Are you looking to start the transition into retirement? If so, we have prepared 5 critical steps to take into consideration when transitioning into this new chapter of your life. When preparing for retirement there are plenty of important decisions running through your mind. We have compiled these steps in order to help guide you along the way.
Step 1: Plan for Increasing Healthcare Cost
When it comes to healthcare, you have to be prepared for what could happen in the future. Fidelity does a study every year into the average cost of healthcare for a couple who is aged 65 and retiring. In 2019 it was estimated they will need $285,000 for healthcare and healthcare-related costs. This cost, unfortunately, will only increase significantly each year.
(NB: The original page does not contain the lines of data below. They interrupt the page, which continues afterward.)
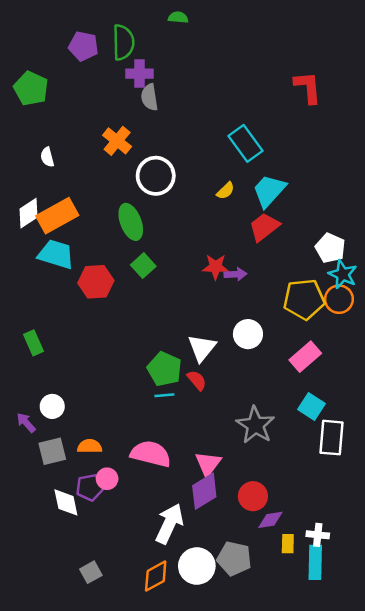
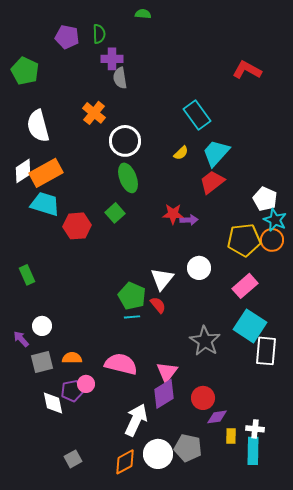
green semicircle: (123, 42) -> (99, 34), size x0.7
red L-shape: (308, 87) -> (247, 70), turned -56
white semicircle: (47, 157) -> (38, 126), size x2.0
green ellipse: (131, 222) -> (128, 178), moved
cyan square: (312, 406) -> (250, 326), size x1.5

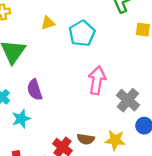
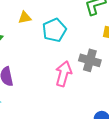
gray cross: (128, 100) -> (90, 60), moved, turned -30

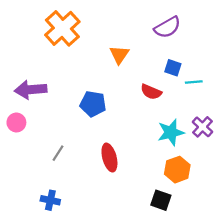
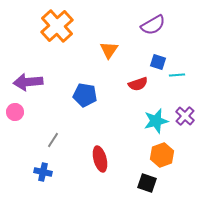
red semicircle: (151, 92) -> (138, 84), turned -42
red ellipse: (109, 158) -> (100, 159), moved
blue cross: (50, 200) -> (43, 172), moved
Step 2: Consider Long-Term Care
According to the U.S. Department of Health and Human Services, 70% of people aged 65 or older are likely to need long term care at some point. With such a high percentage of people in need of long-term care, it’s something to keep in mind when making the transition into retirement.
Step 3: Change Your Money Mindset
After retirement, the way you invest will also begin to change. What this entails is changing your mindset from saving to spending and preservation. This means that making contributions and growing your assets becomes investing for protection, aiming to safeguard your wealth, and making sure that you will have a good, steady income stream. It’s often difficult for people to switch gears when it comes to investment choices, don’t get discouraged.
Step 4: Tax Planning
It’s important to remember that tax doesn’t come out automatically when you begin taking distributions or making withdrawals. This often catches people off guard once tax season rolls around. You don’t want to be stuck overpaying because of improper planning. Your income and how it’s taxed can also affect your Social Security.
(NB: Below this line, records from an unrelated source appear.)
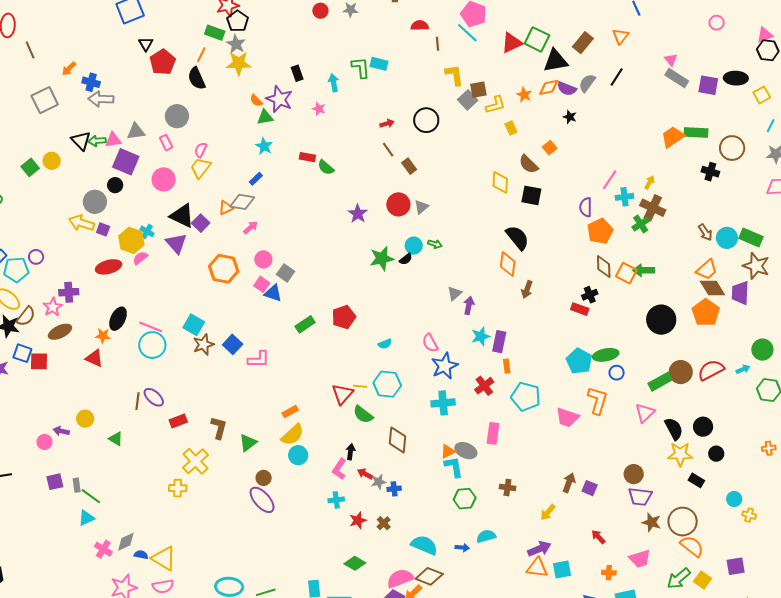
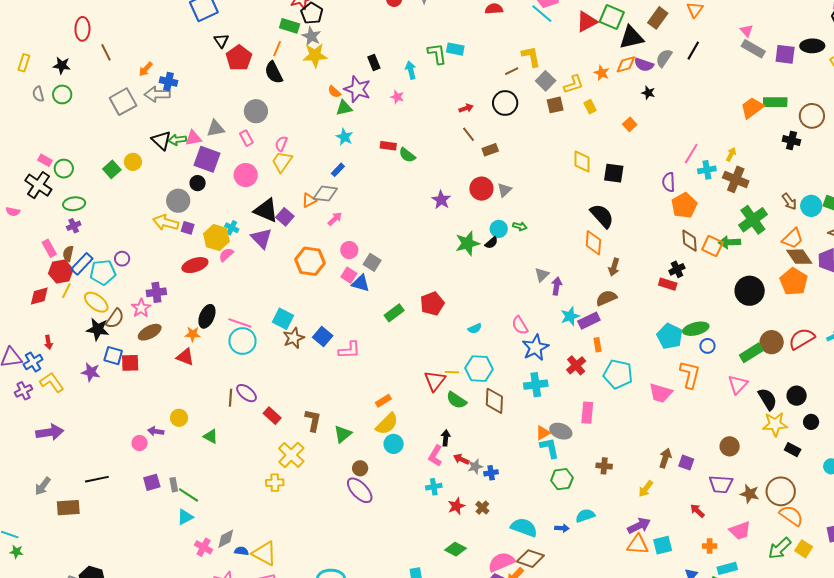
brown line: (437, 44) -> (512, 71), moved, turned 72
brown square: (478, 90) -> (555, 105), moved
gray arrow: (101, 99) -> (157, 94), moved
brown semicircle: (528, 164) -> (606, 298), moved, turned 115
brown rectangle: (409, 166) -> (490, 150), turned -70
green cross: (641, 224) -> (753, 220), moved, size x1.6
purple rectangle: (499, 342) -> (589, 321), turned 55
red rectangle: (178, 421) -> (272, 416), turned 66
brown diamond: (397, 440) -> (494, 401), moved
purple trapezoid: (640, 497) -> (721, 484), moved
Step 5: Maximize Your Social Security
The proper tax planning can benefit you for many reasons, including making the most of your Social Security benefits. Since Social Security is a complex system it’s important to work with someone who has a good understanding of the system. For example, many are unaware that if you were born before January 2, 1954, you may be able to claim your spouse’s record even if your own benefit exceeds your spousal benefit.